This invention related to optical sensor devices, such as charge coupled devices (CCDs), and in particular to a method of making an optical sensor device with one or more metallization layer(s) capable of withstanding high temperature treatment to improve quantum efficiency and reduce dark current.
As is well known in the art, charge coupled devices are used in a variety of optical applications and are the active component in video cameras. Such devices consist of an array of overlapping field effect transistors with a polysilicon contact layer formed over the gate, and over which is placed a pyroglass protective layer with contact openings so that an overlying metalization layer forming interconnects can make contact with the exposed polysilicon.
Typically, an aluminum alloy is used as the metalization layer in semiconductor devices. The problem with aluminum is that it will not withstand temperatures in excess of about 450xc2x0 C., whereas in order to reduce dark current, CCDs need to be annealed at temperatures considerably higher than this. In the prior art, it is known to replace aluminum by tungsten, but the problem with tungsten is that it forms under stress, which causes it to flake, and also it does not adhere well to N+ and P+ silicon contacts.
An object of the invention is to alleviate the afore-mentioned problems in the prior art.
According to the present invention there is provided a method of making an optical sensor device subject to a high temperature anneal, comprising the steps of providing a structure including transistors with active areas including a polysilicon gate contact layer; and forming an interconnect layer on said active areas by: (i) depositing a first titanium nitride sublayer on said active areas including said polysilicon gate contact layer; (ii) depositing on said first titanium nitride sublayer a plurality of alternating titanium and titanium nitride sublayers in a collimated sputtering chamber alternately in the absence and presence of nitrogen to Form a composite sandwich structure such that compressive and tensile stresses in said alternating titanium and titanium nitride sublayers substantially cancel out; and wherein said titanium nitride sublayers are deposited as stoichiometric layers.
The titanium nitride/titanium (TiN/Ti) sandwich structure is capable of withstanding the anneal temperatures required to reduce dark current. The titanium is in tensile stress and the TiN in compressive stress.

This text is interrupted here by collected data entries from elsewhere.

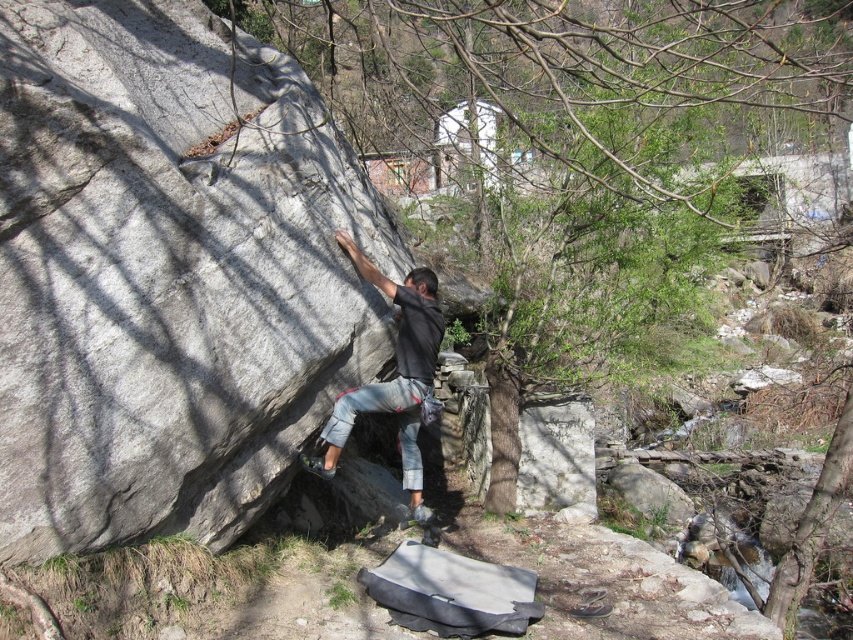 Question: Can you confirm if gray rough rock at center is smaller than dark gray stone climbing gear at center?

Choices:
 (A) yes
 (B) no

Answer: (B)

Question: Which point appears closest to the camera in this image?

Choices:
 (A) (308, 458)
 (B) (250, 182)

Answer: (B)

Question: Where is gray rough rock at center located in relation to dark gray stone climbing gear at center in the image?

Choices:
 (A) right
 (B) left

Answer: (B)

Question: Is gray rough rock at center closer to camera compared to dark gray stone climbing gear at center?

Choices:
 (A) no
 (B) yes

Answer: (B) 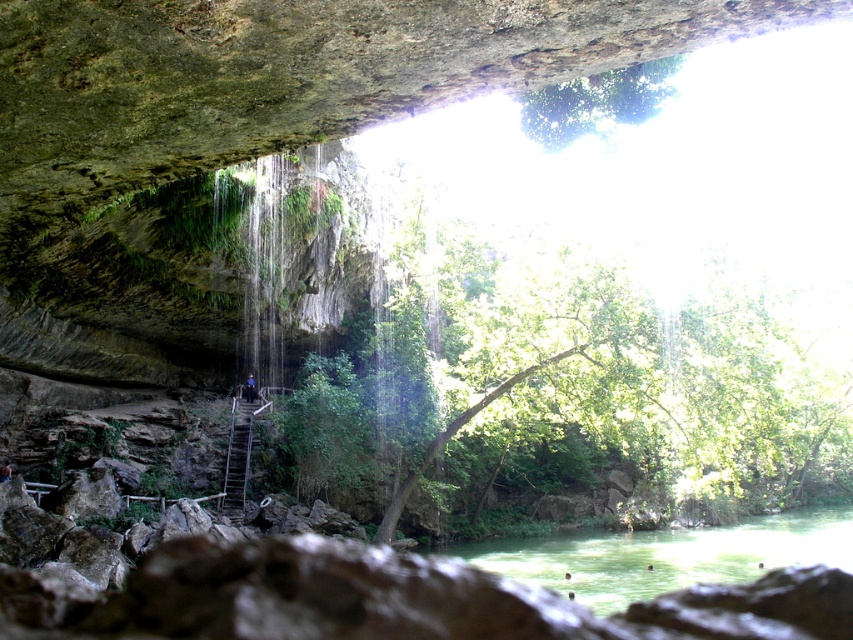 Question: Does green translucent water at lower center have a larger size compared to metallic staircase at center?

Choices:
 (A) yes
 (B) no

Answer: (A)

Question: Is green translucent water at lower center thinner than metallic staircase at center?

Choices:
 (A) no
 (B) yes

Answer: (A)

Question: Is green translucent water at lower center above metallic staircase at center?

Choices:
 (A) yes
 (B) no

Answer: (B) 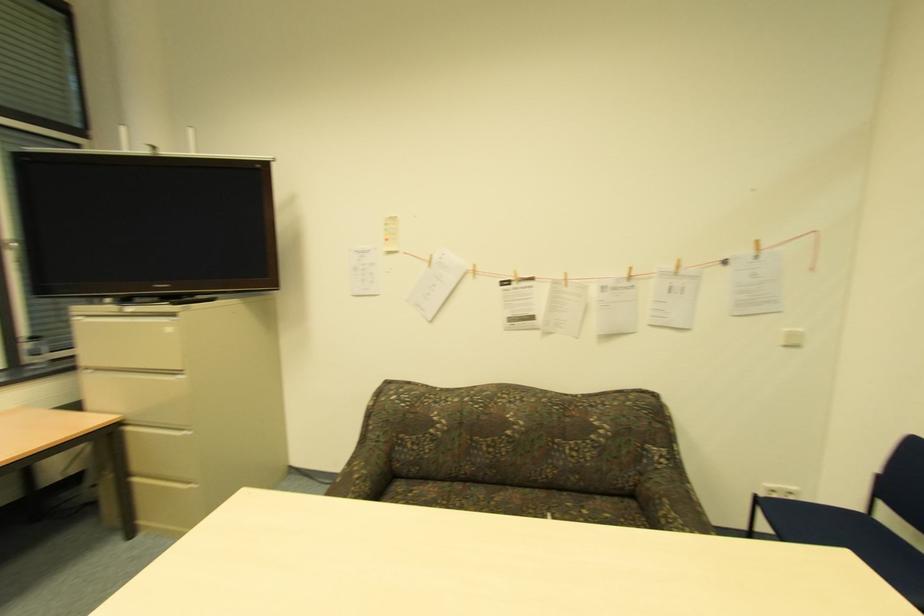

By suitably depositing the layers, the stresses cancel out and thus eliminate the flaking problems experienced in the prior art.
The top layer of the sandwich structure is also preferably TiN since titanium oxidizes quickly, but it could be titanium.
The structure is also simple to form since it can be applied in a single sputtering chamber. To switch from Ti to TiN, it is merely necessary to turn on the supply of nitrogen.
The Ti/TiN is preferably deposited in a common collimated sputtering chamber. The collimator is located below the titanium target and reduces the titanium flux on the lower side of the collimator so that stochiometric TiN can be deposited on the wafer. With the collimator TiN having a bulk resistivity of 50 micro ohm cm. can be obtained.
The invention also provides an optical sensor device including an interconnect layer to contact active areas, wherein said interconnect layer comprises a first layer of titanium nitride layer on said active areas; and a plurality of alternating titanium and titanium nitride layers to form a composite sandwich structure.